O homem que peneirava palavras Ruben Figueró (*)

O homem que peneirava palavras

Há homens que não precisam estar presentes para ser evidentes. Assim é Manoel de Barros. Em sua simplicidade, ele retratou de forma extremamente sensível a exuberância do Pantanal. Expoente da nossa poesia, encantou com suas palavras leitores no Brasil e no exterior. Em sua premiada obra de 28 livros publicados, deixou jóias, como o poema “O apanhador de desperdícios”, o qual transcrevo trecho:
 
“(...)Entendo bem o sotaque das águas
Dou respeito às coisas desimportantes
e aos seres desimportantes.
Prezo insetos mais que aviões.
Prezo a velocidade
das tartarugas mais que a dos mísseis.
Tenho em mim um atraso de nascença.
Eu fui aparelhado para gostar de passarinhos. Tenho abundância de ser feliz por isso.

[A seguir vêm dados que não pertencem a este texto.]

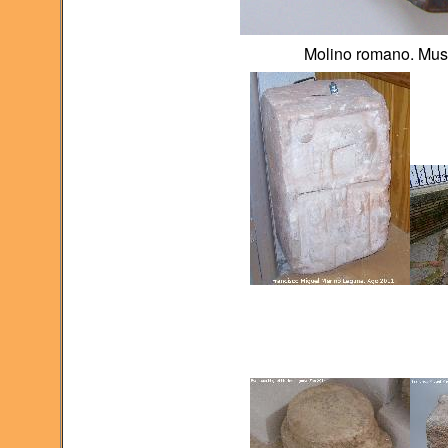
Molino romano. Mus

Meu quintal é maior do que o mundo.
Sou um apanhador de desperdícios (...)”.
 
Há tempos não via uma personalidade ser tão consagrada por ocasião de sua morte como o foi merecidamente Manoel de Barros. Ele retratava a “grandeza do ínfimo” e dizia que “poesia não é para entender, é para incorporar”.
 
O poeta virou passarinho, como muitos disseram, no dia 13 de novembro, aos 97 anos de idade. Deixará saudades, é inegável, mas seu legado ficará para a posteridade a emocionar aqueles que amam o belo e o singelo.
 
Homem de dupla naturalidade, pois nascido no Mato Grosso, viveu a vida toda no nosso Mato Grosso do Sul, sempre a ressaltar a natureza do Pantanal.  Dele, o Pantanal, soube transformar, com sua sensibilidade apurada, em palavras não só as belezas daquela vegetação, como o canto dos pássaros e o ruído multifacetado dos animais. Enxergava pela lente da emoção e da singeleza. Tornou-se com a maior naturalidade no homem que peneirava palavras.
 
Tive a honra de conhecê-lo na década de 50 do século passado. Era uma expressão literária que do Pantanal se estendia “campo fora”. Lembro-me que os seus colegas advogados e dele mais próximos davam-lhe o epíteto de “Mané Sociá” em razão de suas manifestações políticas quando jovem. Homem discreto, Manoel de Barros não era muito de falar em público e certa vez declarou: “O jeito que eu tenho de me ser não é falando, mas escrevendo”.
 
Ele descansa agora após uma longa vida de intensa produção literária. Com grande alegria tomei conhecimento de que sua obra será toda reeditada e deverá ser lançada no início do próximo ano.
 
O certo é que a poesia de Manoel de Barros será sempre e sempre o testemunho daquele que soube captar da natureza a riqueza da vida e o fez com a humildade que é a verdadeira assinatura dos homens que pensam e deixam um legado que só os grandes podem edificar para as gerações futuras.
 
Ao saber de sua morte pensei em prestar-lhe uma última homenagem no Senado da República. Devo apresentar um Projeto de Resolução sugerindo a criação pelo Senado de um concurso de poesia com a temática ambiental. Os vencedores receberão o Diploma Manoel de Barros. Espero ter o apoio de meus pares para encerrar o meu mandato e a minha vida parlamentar prestando esta honraria ao nosso poeta pantaneiro. Afinal, Manoel de Barros se imortalizou por peneirar palavras e registrar no papel os diamantes que encontrava a partir de sua percepção aguçada das “coisas desimportantes”, como ele mesmo dizia.
 
(*Ruben Figueiró é senador e presidente de honra do PSDB-MS)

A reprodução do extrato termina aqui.